Return only the stretch of the material below that begins with the line containing "ARCHIPEL STUDIOS" and ends with the line containing "YouTube (Monsieur", exactly; both of those lines belong to it.

────────────────

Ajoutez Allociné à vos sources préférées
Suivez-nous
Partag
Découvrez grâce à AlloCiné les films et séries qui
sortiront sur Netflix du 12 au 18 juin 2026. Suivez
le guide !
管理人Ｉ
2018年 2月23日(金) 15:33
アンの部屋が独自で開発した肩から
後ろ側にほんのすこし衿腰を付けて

────────────────

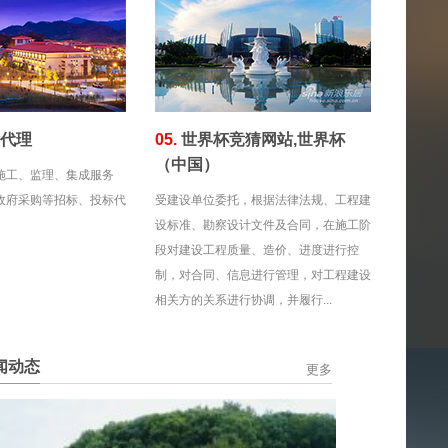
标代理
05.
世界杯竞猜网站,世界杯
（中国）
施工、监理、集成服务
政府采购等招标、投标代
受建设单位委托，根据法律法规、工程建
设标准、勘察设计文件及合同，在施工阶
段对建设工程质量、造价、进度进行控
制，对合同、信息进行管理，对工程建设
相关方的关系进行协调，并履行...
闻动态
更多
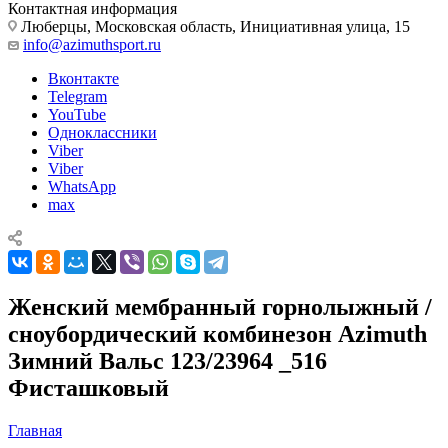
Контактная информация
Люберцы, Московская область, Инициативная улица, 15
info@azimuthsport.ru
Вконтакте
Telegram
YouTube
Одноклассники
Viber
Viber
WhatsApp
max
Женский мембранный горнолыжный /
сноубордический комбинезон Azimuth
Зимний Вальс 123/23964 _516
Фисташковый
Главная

────────────────

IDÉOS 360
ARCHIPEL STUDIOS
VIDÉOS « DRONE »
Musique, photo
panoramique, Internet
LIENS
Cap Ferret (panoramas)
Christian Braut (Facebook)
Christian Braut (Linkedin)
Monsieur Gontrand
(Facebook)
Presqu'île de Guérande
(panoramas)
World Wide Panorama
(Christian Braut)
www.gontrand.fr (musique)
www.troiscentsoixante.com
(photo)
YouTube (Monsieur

────────────────

RESPONSE FOR THIS EXERCISE —
ARCHIPEL STUDIOS
VIDÉOS « DRONE »
Musique, photo
panoramique, Internet
LIENS
Cap Ferret (panoramas)
Christian Braut (Facebook)
Christian Braut (Linkedin)
Monsieur Gontrand
(Facebook)
Presqu'île de Guérande
(panoramas)
World Wide Panorama
(Christian Braut)
www.gontrand.fr (musique)
www.troiscentsoixante.com
(photo)
YouTube (Monsieur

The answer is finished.